The licensing agreement is part of a national effort led by DOE to research, develop and ultimately transfer energy technologies from DOE national laboratories to the global marketplace. Incorporating these high temperature superconducting wires and power equipment into the nation's electric grid will help meet rapidly growing demand for energy in an energy-efficient, cost-effective manner.
"This licensing agreement continues the long history of successes moving DOE technology from its labs to the marketplace," Patricia Hoffman, DOE principal deputy assistant secretary for Electricity Delivery and Energy Reliability, said. "High temperature superconductivity is a revolutionary and cross-cutting technology that can further the Administration's long-term effort to transform our nation's electricity infrastructure and provide a safe, reliable and affordable stream of electricity to all Americans."
Superconductors are special materials with no electrical resistance at extremely low temperatures. High temperature superconductors (HTS), discovered in 1986, lose resistance at warmer (though still very cold) temperatures than conventional superconductors.

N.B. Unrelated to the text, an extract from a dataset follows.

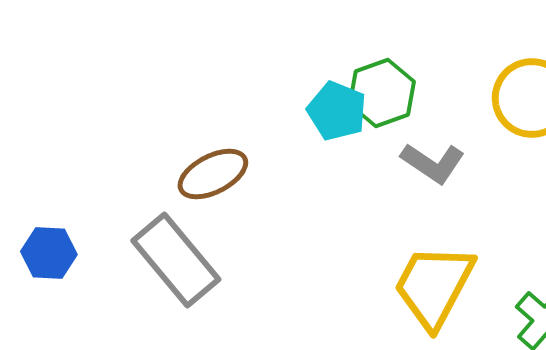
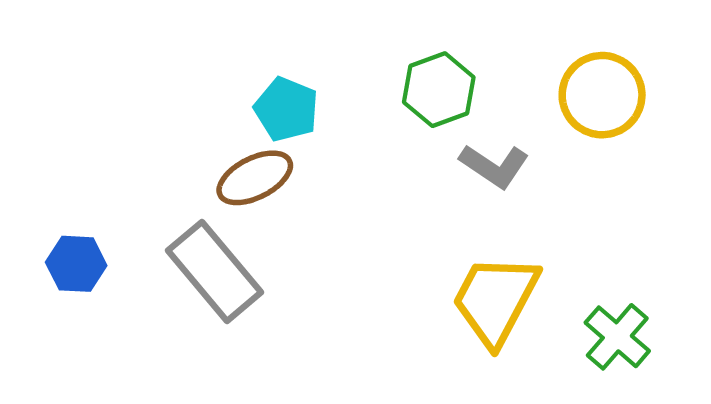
cyan pentagon: (337, 111) -> (286, 109), moved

Cooled by cheap and abundant liquid nitrogen, high temperature superconductors can be used to make lighter, smaller, more efficient, higher capacity power devices; relieve congested power line networks; and increase power transmission capacity.
Second generation, or 2G, wires made by depositing high temperature superconducting materials onto inexpensive metal templates coated with ceramic buffer layers will make high temperature superconducting wires less expensive to produce.
ORNL's pioneering research on 2G wires includes discovery of lanthanum-manganese-oxide as a buffer material that can be formed rapidly using commercial film-deposition processes."This agreement with SuperPower is a great example of ORNL working with industry and delivering the science and technology to help address the nation's energy challenges," ORNL Director Thom Mason said.